October 21, 2009 by · Leave a Comment
Filed under: Tennessee 

TNTennessee real estate may be in better shape than many other places in the United States, said several speakers at the Middle Tennessee State University Economic Outlook Conference on September 25, 2009, as reported by John Carney in the Shelbyville Times-Gazette.  Analysts believe that “Tennessee may recover more heartily than some other parts of the nation due to its educational institutions, a diverse and balanced economy, and new economic developments such as the Volkswagen plant in Chattanooga and the Hemlock Semiconductor plant in Clarksville.”  With an economy that continues to labor on and a workforce that continues to be employed, most people agree that Tennessee is well-suited for an upswing in the economy and the ensuing revival of the housing markets across the United States.
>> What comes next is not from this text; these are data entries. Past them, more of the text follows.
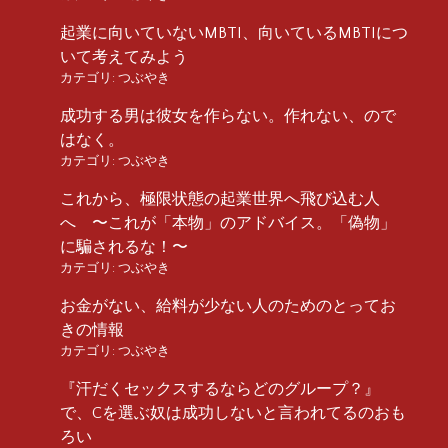
起業に向いていないMBTI、向いているMBTIにつ
いて考えてみよう
カテゴリ:
つぶやき
成功する男は彼女を作らない。作れない、ので
はなく。
カテゴリ:
つぶやき
これから、極限状態の起業世界へ飛び込む人
へ 〜これが「本物」のアドバイス。「偽物」
に騙されるな！〜
カテゴリ:
つぶやき
お金がない、給料が少ない人のためのとってお
きの情報
カテゴリ:
つぶやき
『汗だくセックスするならどのグループ？』
で、Cを選ぶ奴は成功しないと言われてるのおも
ろい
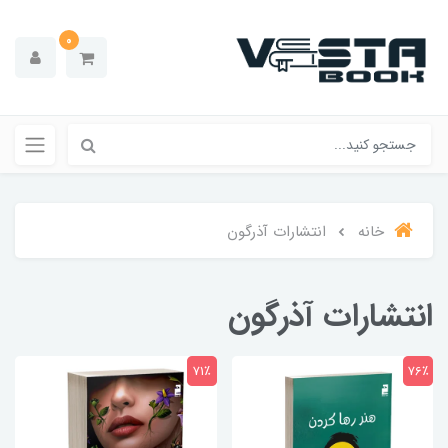
0
خانه
انتشارات آذرگون
انتشارات آذرگون
71٪
76٪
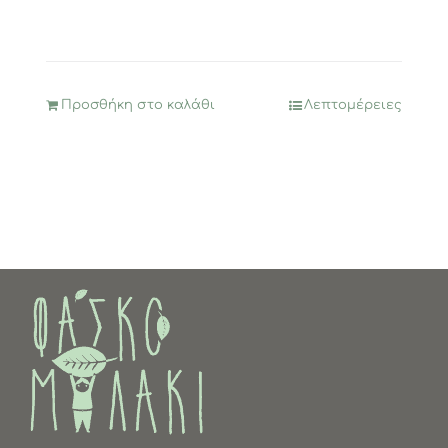
Προσθήκη στο καλάθι
Λεπτομέρειες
Unfortunately, two recently-released foreclosure reports show that real estate in Tennessee is experienced an increase in foreclosure rates, although the rate increases are beginning to slow locally, reported the Memphis Business Journal on October 15, 2009.  The article’s primary source, RealtyTrac, claimed that “the state’s homeowners received a total of 10,888 foreclosure notices, or one in every 250 households receiving a filing.”  Interestingly, Tennessee’s foreclosure rate in the quarter fell about 9.1 percent from third quarter 2008. It increased about 3.9 percent from the previous quarter.  While these numbers might be frightening for some, they represent improvement from previous measurements and are above and beyond the national averages which goes as comfort for many homeowners who are offering up Tennessee homes for sale.

A post on September 22, 2009 by Don Fenley of the Kingsport Times News claimed that about 36,000 people in the state of Tennessee had filed for the federally-sponsored home purchase credit by the middle of the month.  He says that “there’s no doubt the incentive has breathed some life into the struggling local, state and national housing market as did the cash for clunkers incentive for the automotive industry.”  However, he warns that housing is recovering and thus there is no longer a need to offer the breaks and that because such credits are a form of government spending, they have helped to create the $1.5 trillion deficit this year.